**Exercise details**
Your reply should consist of the entries, copied exactly and stripped of images.

**Excerpted data**
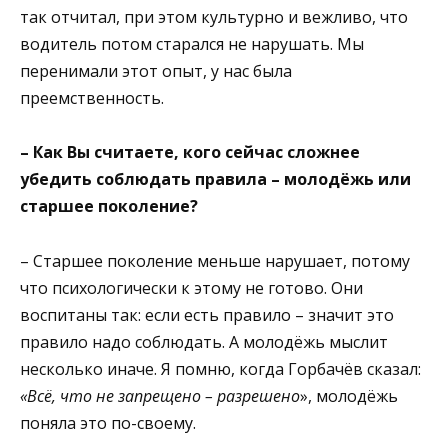
так отчитал, при этом культурно и вежливо, что
водитель потом старался не нарушать. Мы
перенимали этот опыт, у нас была
преемственность.
– Как Вы считаете, кого сейчас сложнее
убедить соблюдать правила – молодёжь или
старшее поколение?
– Старшее поколение меньше нарушает, потому
что психологически к этому не готово. Они
воспитаны так: если есть правило – значит это
правило надо соблюдать. А молодёжь мыслит
несколько иначе. Я помню, когда Горбачёв сказал:
«Всё, что не запрещено – разрешено
», молодёжь
поняла это по-своему.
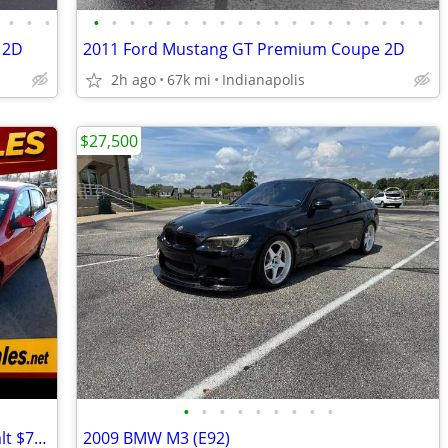
•
•
•
•
•
•
•
•
•
•
•
•
•
•
•
•
•
•
•
•
•
•
 2D
2011 Ford Mustang GT Premium Coupe 2D
2h ago
67k mi
Indianapolis
$27,500
•
•
•
•
•
•
•
•
•
Buy Here Pay Here 2008 Chevrolet Cobalt $750 down.
2009 BMW M3 (E92)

**Your solution**
так отчитал, при этом культурно и вежливо, что
водитель потом старался не нарушать. Мы
перенимали этот опыт, у нас была
преемственность.
– Как Вы считаете, кого сейчас сложнее
убедить соблюдать правила – молодёжь или
старшее поколение?
– Старшее поколение меньше нарушает, потому
что психологически к этому не готово. Они
воспитаны так: если есть правило – значит это
правило надо соблюдать. А молодёжь мыслит
несколько иначе. Я помню, когда Горбачёв сказал:
«Всё, что не запрещено – разрешено
», молодёжь
поняла это по-своему.
•
•
•
•
•
•
•
•
•
•
•
•
•
•
•
•
•
•
•
•
•
•
 2D
2011 Ford Mustang GT Premium Coupe 2D
2h ago
67k mi
Indianapolis
$27,500
•
•
•
•
•
•
•
•
•
Buy Here Pay Here 2008 Chevrolet Cobalt $750 down.
2009 BMW M3 (E92)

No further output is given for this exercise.